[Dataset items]

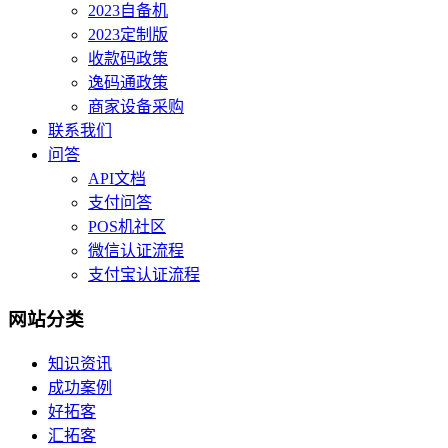
2023自备机
2023定制版
收款码政策
逸码通政策
商家设备采购
联系我们
问答
API文档
支付问答
POS机社区
微信认证流程
支付宝认证流程
网站分类
知识资讯
成功案例
好拓客
汇拓客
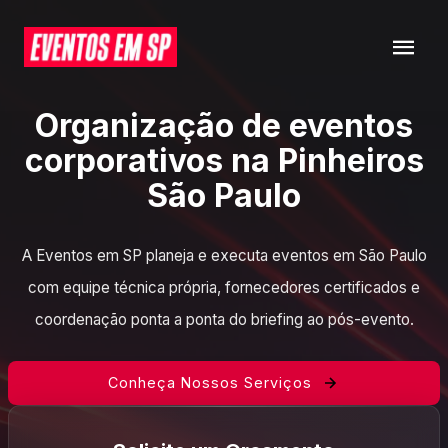
Organização de eventos
corporativos na Pinheiros
São Paulo
A Eventos em SP planeja e executa eventos em São Paulo
com equipe técnica própria, fornecedores certificados e
coordenação ponta a ponta do briefing ao pós-evento.
Conheça Nossos Serviços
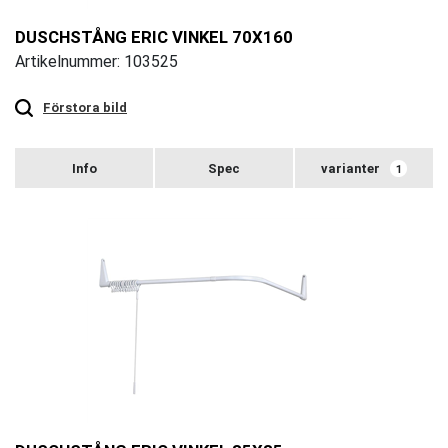
DUSCHSTÅNG ERIC VINKEL 70X160
Artikelnummer: 103525
Touch
to
zoom
Förstora bild
varianter
1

Exercise brief:
Scan the records for lines that hold "Paulo", and reproduce each one you find.

Answer for this exercise:
São Paulo
A Eventos em SP planeja e executa eventos em São Paulo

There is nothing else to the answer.